Don’t make the mistake of interchanging the roles of independent and dependent variables. Many papers in the medical literature show a table of descriptive statistics where there are two columns: patients with and without an event. Not only is this presentation ignoring the timing of events, but it is using the outcome as the sole *independent variable*. Instead show nonparametric trends predicting the *outcome* instead of using the outcome to predict baseline variables. `R Workflow`

has many such examples.

# Caching and Parallel Computing

`knitr`

used by `R Markdown`

and `Quarto`

provides an automatic caching system to avoid having to run time-consuming steps when making only cosmetic changes to a report. But often one wants to take control of the caching process and the accounting for software and data dependencies in the current step. The `runifChanged`

function makes this easy.

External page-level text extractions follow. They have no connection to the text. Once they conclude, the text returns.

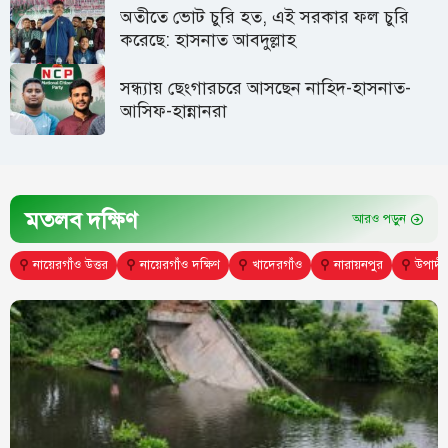
অতীতে ভোট চুরি হত, এই সরকার ফল চুরি
করেছে: হাসনাত আবদুল্লাহ
সন্ধ্যায় ছেংগারচরে আসছেন নাহিদ-হাসনাত-
আসিফ-হান্নানরা
মতলব দক্ষিণ
আরও পড়ুন
⚲
নায়েরগাঁও উত্তর
⚲
নায়েরগাঁও দক্ষিণ
⚲
খাদেরগাঁও
⚲
নারায়নপুর
⚲
উপাদী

Another way to save time is with the use of multiple processors on your machine. `R Workflow`

shows simple examples of both caching and parallel computing.

# Simulation

Simulations are used for many reasons including estimation of Bayesian and frequentist power for a study design, trying different designs to find an optimum one, and assessing the performance of a statistical analysis procedure. To minimize coding and be computationally efficient, multi-dimensional arrays can be used when there are many combinations of parameters/conditions to study. For example if one were varying the sample size, the number of covariates, the variance of Y, and a treatment effect to detect, one can set up a 4-dimensional array, run four nested `for`

statements, and stuff results into the appropriate element of the array. For charting results (using for example a `ggplot2`

dot chart) it is easy to string out the 4-dimensional array into a tall and thin dataset where there is a variable for each dimension. `R Workflow`

provides a full example, along with another method using a data table instead of an array.